Treasury will publish documents related to South Canterbury Finance's membership of the retail deposit guarantee scheme and events leading to its receivership later this week, Finance Minister Bill English said.
The release of the documents follow a large number of Official Information Act requests on the government's handling of the collapse and bailout of the failed finance company, which was placed in receivership in August owing investors NZ$1.6 billion.
“The documents will confirm that the Government and officials worked carefully and thoroughly through the issues on behalf of taxpayers,” English said.
Meanwhile, English said he welcomed a performance audit of the retail deposit guarantee to be carried out by Auditor-General Lyn Provost.
The audit will look at how the scheme was implemented and managed by Treasury and will identify improvements that could be made to the scheme and future schemes.
Provost said she did not anticipate the audit would cover whether the scheme was an appropriate response to the international financial crisis, given it was a "clear Government policy decision".
Furthermore, it would not look at the appropriateness of the design of the scheme, nor the adequacy of the provisions for guarantees in the government's financial statements, given that her office had already looked into that.
Here is the release from English:
Finance Minister Bill English has welcomed confirmation that the Auditor-General will complete a performance audit of the Crown’s Retail Deposit Guarantee Scheme.
The Auditor-General signalled in her 2010/11 annual plan that she intended to carry out a performance audit to examine aspects of how the scheme was implemented and managed by The Treasury. The audit was proposed because of the economic and financial significance of the scheme.
The audit will include an assessment of how effectively and efficiently Treasury has:
- Identified and monitored the risks to the Crown posed by financial institutions covered by the scheme – including The Treasury’s monitoring of South Canterbury Finance.
- Identified and monitored how well the scheme has met its objectives.
- Attempted to improve the scheme based on findings of its monitoring.
- Explained the purposes and functions of the scheme to Parliament and the public.
The audit will identify improvements to the scheme or future similar schemes.
The Auditor-General will not examine whether the scheme was an appropriate response to the international financial crisis or the appropriateness of the scheme’s design.
It is expected that the audit’s findings will be reported to Parliament by 30 June 2011.
“Given the Crown’s payout last month under the scheme to South Canterbury Finance depositors, an independent performance audit of the scheme’s operation by the Auditor-General is timely and appropriate,” Mr English says.

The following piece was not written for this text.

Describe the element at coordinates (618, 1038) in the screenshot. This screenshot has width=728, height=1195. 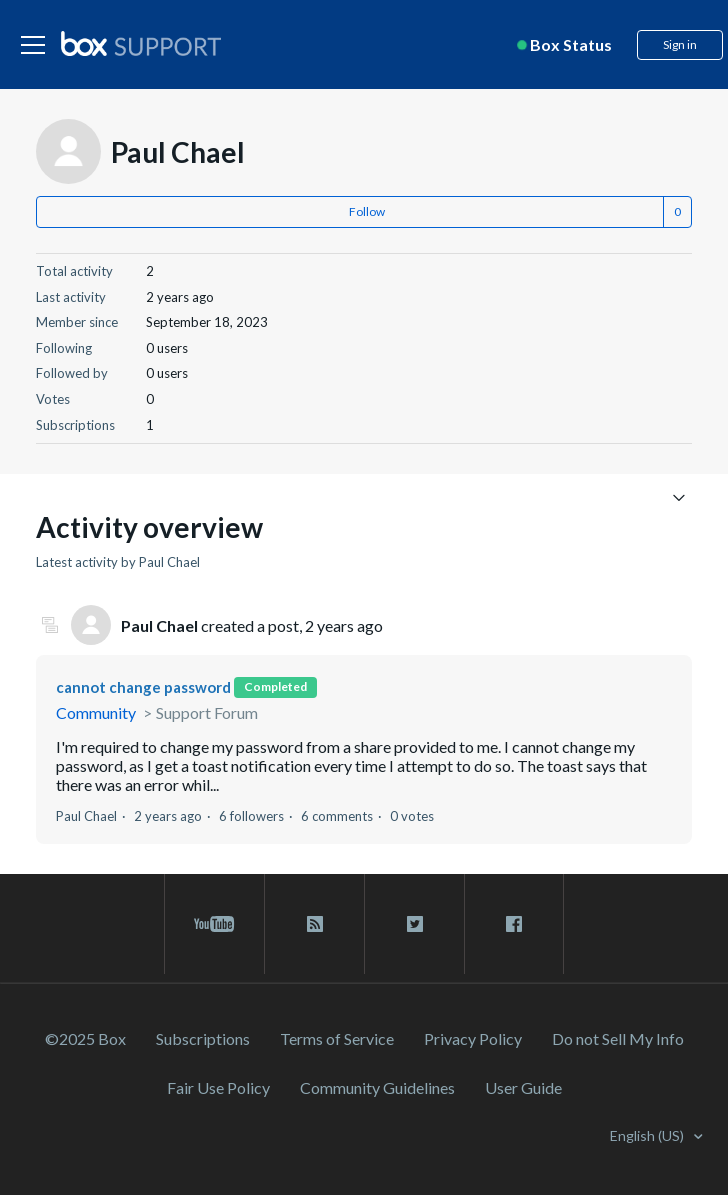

“This is certainly preferable to some kind of ill-defined and politically-motivated inquiry, which opposition parties called for in the days following South Canterbury Finance’s collapse.
“The original scheme was set up by the previous Labour Government in October 2008, and supported by the incoming National-led Government.
“At that time, turmoil in world financial markets led many other developed countries to take similar steps to protect their financial systems – and some were forced to go much further and nationalise their banks.
“In September last year, the Government moved, with the unanimous support of Parliament, to extend the Retail Deposit Guarantee until the end of 2011 on significantly more restrictive terms than before.
“It’s therefore appropriate that the Auditor-General now looks at how the scheme was implemented and managed,” Mr English says.
Meanwhile, The Treasury will later this week publish a large number of documents related to South Canterbury Finance’s membership of the Retail Deposit Guarantee and events leading to its receivership in late August.
“The documents will confirm that the Government and officials worked carefully and thoroughly through the issues on behalf of taxpayers,” Mr English says. “As we’ve said, throughout this process the Government had three objectives:
“Firstly, making sure South Canterbury Finance depositors had some certainty under the terms of the guarantee. Secondly, we wanted to sure that the cost to taxpayers was minimised. And thirdly, we wanted to keep disruption to the wider economy to a minimum.”